WHAT THE EXERCISE ASKS:
In the entries below, tally the lines that contain the string "durchgeführt", then state that number alone.

Records drawn from a dataset

● ● ● ● ●

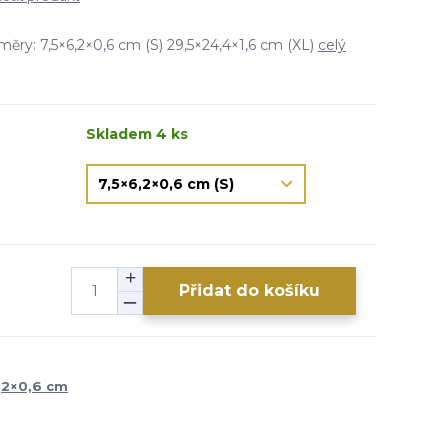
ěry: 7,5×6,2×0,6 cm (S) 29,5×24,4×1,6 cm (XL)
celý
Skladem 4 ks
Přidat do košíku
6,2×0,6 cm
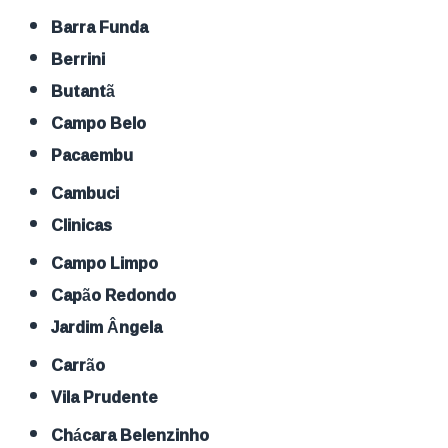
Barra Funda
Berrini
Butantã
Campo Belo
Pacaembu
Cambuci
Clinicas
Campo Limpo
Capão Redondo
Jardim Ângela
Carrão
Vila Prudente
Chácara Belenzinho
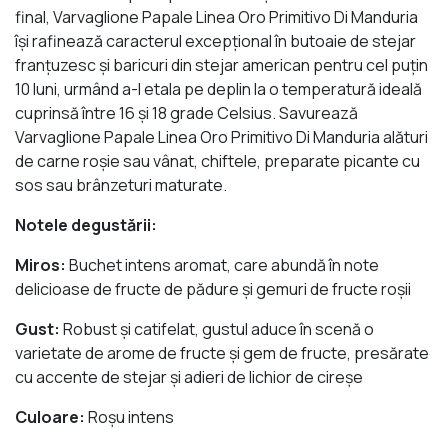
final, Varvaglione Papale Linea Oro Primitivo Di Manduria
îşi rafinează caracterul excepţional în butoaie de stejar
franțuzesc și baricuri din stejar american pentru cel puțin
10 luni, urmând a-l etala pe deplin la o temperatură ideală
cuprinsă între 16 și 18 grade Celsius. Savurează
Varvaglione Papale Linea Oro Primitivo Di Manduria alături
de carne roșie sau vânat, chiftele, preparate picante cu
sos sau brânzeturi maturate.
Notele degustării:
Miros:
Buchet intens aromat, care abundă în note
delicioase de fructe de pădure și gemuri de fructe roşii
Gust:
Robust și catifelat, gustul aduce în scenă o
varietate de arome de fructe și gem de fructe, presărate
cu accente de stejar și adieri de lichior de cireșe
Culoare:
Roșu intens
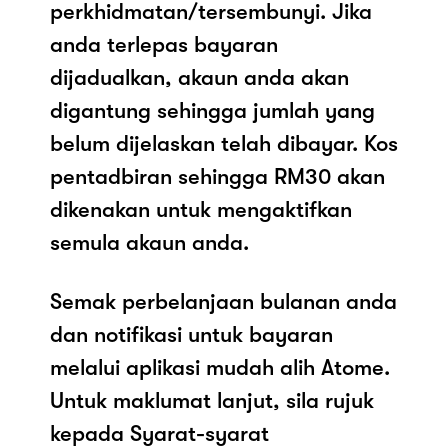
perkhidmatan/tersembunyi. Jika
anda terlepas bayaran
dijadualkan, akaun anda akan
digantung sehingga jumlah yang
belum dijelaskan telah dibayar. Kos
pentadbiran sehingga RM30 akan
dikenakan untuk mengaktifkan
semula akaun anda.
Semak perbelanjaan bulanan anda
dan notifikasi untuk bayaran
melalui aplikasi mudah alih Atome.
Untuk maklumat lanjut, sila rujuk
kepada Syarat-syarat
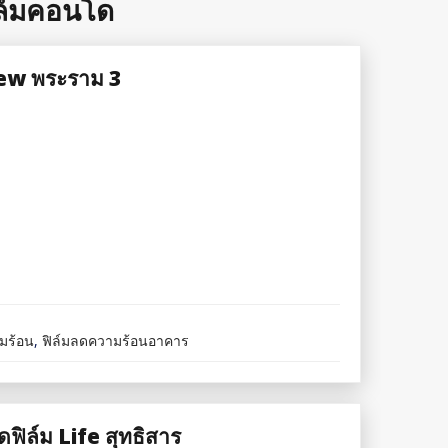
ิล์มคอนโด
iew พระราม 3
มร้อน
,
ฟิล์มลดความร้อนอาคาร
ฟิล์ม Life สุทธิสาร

● ● ● ● ●

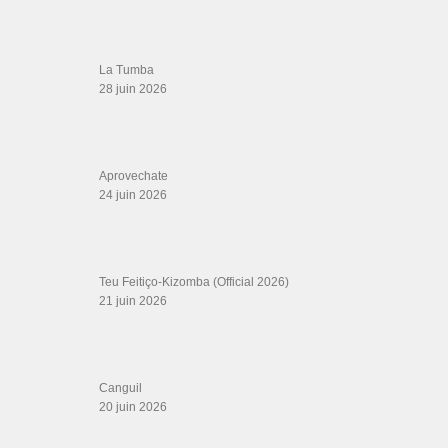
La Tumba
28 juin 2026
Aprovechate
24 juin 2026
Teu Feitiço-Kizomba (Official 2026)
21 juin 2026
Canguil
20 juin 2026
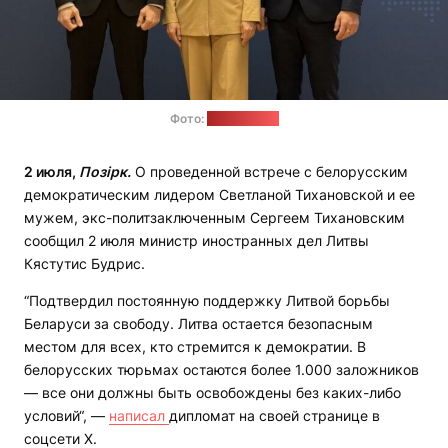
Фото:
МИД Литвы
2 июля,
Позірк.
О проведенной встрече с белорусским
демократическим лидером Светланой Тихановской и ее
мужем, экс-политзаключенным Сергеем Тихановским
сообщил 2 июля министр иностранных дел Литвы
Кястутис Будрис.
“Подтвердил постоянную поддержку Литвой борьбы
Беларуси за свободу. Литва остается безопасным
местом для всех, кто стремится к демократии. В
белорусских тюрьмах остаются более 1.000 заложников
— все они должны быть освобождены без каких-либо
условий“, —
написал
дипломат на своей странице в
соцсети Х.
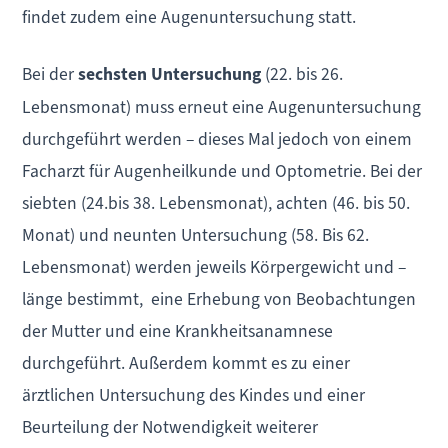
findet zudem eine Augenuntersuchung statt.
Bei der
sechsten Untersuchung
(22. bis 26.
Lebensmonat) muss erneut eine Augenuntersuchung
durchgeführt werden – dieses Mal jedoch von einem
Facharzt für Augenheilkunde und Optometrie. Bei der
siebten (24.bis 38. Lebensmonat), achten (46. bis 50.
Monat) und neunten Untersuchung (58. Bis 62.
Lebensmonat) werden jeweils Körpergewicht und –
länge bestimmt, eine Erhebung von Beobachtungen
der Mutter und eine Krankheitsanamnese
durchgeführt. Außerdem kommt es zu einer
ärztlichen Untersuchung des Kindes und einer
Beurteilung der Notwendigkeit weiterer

● ● ● ● ●

EXERCISE OUTPUT:
2